Question of the Week: 11/21-11/27/22

Revisiting another popular question that we have posted for a while…

What’s your favorite Civil War regiment?



36 Responses to Question of the Week: 11/21-11/27/22

  1. The Governor’s Greys, a militia company based at Dubuque Iowa became the first state military unit pledged to the service of the United States Federal Government as result of the Secession Crisis, that offer of “service, anywhere required” delivered to President James Buchanan on 24 January 1861. But Buchanan never responded to Governor Kirkwood’s offer. Instead, the Governor’s Greys continued training; and shortly after the Attack on Fort Sumter the volunteers from Dubuque formed the core of a new military organization, Company I, around which was created the First Iowa Volunteer Infantry Regiment. The most significant service of the First Iowa was at Wilson’s Creek, Missouri in August 1861, after which the 90-day regiment was disbanded.

  2. Palmetto Sharpshooters – it was my great great grandfather’s regiment and it sounds much cooler than a state and a number.
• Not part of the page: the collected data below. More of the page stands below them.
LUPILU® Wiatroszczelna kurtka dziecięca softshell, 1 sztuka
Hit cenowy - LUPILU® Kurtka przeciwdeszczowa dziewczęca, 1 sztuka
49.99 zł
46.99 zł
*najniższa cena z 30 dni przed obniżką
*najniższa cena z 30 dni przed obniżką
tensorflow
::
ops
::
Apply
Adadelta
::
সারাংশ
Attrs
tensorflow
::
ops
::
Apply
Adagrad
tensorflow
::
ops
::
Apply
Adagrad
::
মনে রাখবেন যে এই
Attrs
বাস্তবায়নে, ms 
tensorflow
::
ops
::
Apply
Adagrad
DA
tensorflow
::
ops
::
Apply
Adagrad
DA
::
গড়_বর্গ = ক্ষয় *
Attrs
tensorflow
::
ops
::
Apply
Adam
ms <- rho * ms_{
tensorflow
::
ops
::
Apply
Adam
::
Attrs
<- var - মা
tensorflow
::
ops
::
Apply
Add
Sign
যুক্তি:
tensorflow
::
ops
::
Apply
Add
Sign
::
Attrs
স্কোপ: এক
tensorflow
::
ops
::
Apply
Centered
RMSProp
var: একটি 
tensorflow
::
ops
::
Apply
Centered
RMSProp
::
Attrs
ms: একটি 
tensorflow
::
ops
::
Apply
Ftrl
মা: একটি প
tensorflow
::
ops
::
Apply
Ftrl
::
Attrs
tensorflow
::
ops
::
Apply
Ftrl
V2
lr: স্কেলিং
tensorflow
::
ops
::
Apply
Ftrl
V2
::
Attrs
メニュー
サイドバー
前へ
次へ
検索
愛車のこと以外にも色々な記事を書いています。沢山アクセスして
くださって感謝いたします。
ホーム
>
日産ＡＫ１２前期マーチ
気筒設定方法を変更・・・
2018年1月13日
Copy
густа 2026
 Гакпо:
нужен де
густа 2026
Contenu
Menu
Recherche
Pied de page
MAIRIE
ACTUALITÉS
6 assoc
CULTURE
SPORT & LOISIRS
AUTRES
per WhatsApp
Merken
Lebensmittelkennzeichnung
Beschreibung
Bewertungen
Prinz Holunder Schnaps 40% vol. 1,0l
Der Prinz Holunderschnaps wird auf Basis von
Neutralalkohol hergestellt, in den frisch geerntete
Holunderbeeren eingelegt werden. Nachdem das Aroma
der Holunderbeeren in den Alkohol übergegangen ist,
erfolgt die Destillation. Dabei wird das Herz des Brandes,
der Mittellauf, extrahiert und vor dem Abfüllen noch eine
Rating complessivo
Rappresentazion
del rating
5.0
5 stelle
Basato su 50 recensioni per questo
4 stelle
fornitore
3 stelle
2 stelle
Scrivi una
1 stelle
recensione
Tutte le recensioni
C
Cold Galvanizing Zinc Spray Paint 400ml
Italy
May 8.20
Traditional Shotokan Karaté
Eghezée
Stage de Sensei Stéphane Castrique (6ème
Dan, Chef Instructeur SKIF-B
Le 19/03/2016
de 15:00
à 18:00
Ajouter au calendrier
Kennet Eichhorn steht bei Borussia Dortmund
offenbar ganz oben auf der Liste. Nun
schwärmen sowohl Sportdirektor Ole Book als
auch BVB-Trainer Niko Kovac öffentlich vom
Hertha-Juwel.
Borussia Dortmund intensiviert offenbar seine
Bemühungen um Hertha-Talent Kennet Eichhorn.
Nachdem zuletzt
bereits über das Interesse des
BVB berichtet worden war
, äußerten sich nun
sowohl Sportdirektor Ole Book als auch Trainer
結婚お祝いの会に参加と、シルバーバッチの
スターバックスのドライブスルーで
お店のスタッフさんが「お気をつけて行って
Runner-up is Orr’s Rifles – had another ancestor in this regiment, too, and its regimental flag is displayed at the beginning of “Gods and Generals “.

  3. The 14th Brooklyn, aka 14th New York State Militia aka 84th New York.

    Also the ones I have family connections to: 30th, 44th, 100th Indiana; 21st, 43d, and 46th Wisconsin; and 1st Wisconsin Heavy Artillery.

  4. 4th United States Colored Infantry. Sgt. Maj. Christian A. Fleetwood, Sgt. Alfred B. Hilton, Corp. Charles Veal, and Lt. William Appleton all received the Medal of Honor for courageous acts at New Market Heights.

  5. Colonel James B. Likens’ 35th Texas Cavalry Regiment. This was a hard fighting unit with another unit having the same numeral so records are hard to come by and as such it has been largely forgotten. This hard fighting unit fought along the Texas coast and in the Red River campaign in Louisiana followed by service in the chafalaya region. At the end of the war they were at Galveston.

  6. The 22nd USCT regiment. My g-g-grandfather was captain of Company C (William W. Burke). This regiment had the honor of being chosen to lead Abraham Lincoln’s funeral procession from the White House to the Capitol after his assassination.

  7. 4th Michigan infantry. Of the original 1,000+, by wars end they were down to less than 200, after having fought at so many important battles. Oh, I’m from Michigan!

  8. 21st Wisconsin Infantry is my favorite because my wife’s great grandfather was with it from muster in September 1862 to muster out June 1865. Fought in Perryville, Stone river, Chicamauga, Mission Ridge, and Resaca where he was wounded in the left arm. He and the regiment went on with Sherman to Atlanta, Savanah and up through the Carolinas and finally the last battle at Bentonville. They marched from there through Richmond and to Washington DC and marched in the Grand Review. They were put on a train to Milwaukee and mustered out. Of the 960 men who left with the regiment only 260 of these men returned with it.

  9. The 5th NY Zouaves, and it’s successor regiments, the 165th and the 5th VeteranTo me, the regiment is representative of all those that sustained horrific casualties, but endured through the actions of survivors.

  10. 200th Pennsylvania. My great uncle, a private in the regiment, was wounded during the counter attack on Fort Stedman

  11. 3rd Maryland Volunteers, but I am hopelessly biased since my GGGF William Henry Sinclair served in that regiment.

  12. 26th North Carolina. My GGGF fought in the 26th and was captured at New Bern in1962 and at Falling Waters in 1863

  13. 20th WI Vol Infantry & Great Great Grandpa Peter Nettesheim who was mustered in with the regiment in 1862…force marched 100+ miles in winter to fight at Prairie Grove & with Grant at Vicksburg…served on the Rio Grand & “invaded” Mexico for 2 days to save the US Counsel…fought at the Spanish Fort at Mobile Bay & was wounded 2 days before Appomattox…fascinating history.

  14. I have three: 55th Illinois, 21st Illinois and the 95th Illinois. Each have their own little stories but the 21st never had a regimental history. I wish someone would do so.

    The 21st, from central eastern Illinois had several ancestors and many “small town” individuals. It was General U. S. Grant’s first command, where they went from a regiment with a Colonel True to a regiment with a true colonel.

    The 55th was a regiment formed in Chicago and made up of men from all over the state. They saw their first heavy action at Shiloh where an ancestor was killed. Their history is well written and I am proud to have family represented in it.

    The 95th was from where I lived most of my adult life, Boone and McHenry Counties and it contained unique members, especially Company G. which had four black soldiers and one female soldier. Their regimental history was written just at the end of the war and was not a well researched task.

  15. Well of course the 45th Illinois Infantry, whose flag flew over Vicksburg Courthouse on July 4, 1863, as Grant’s Army of the Tennessee took possession of the captured city.

  16. The short- lived 4th South Carolina. First to engage the Union on Matthews Hill at First Manassas. Failed to reorganize in April of following year.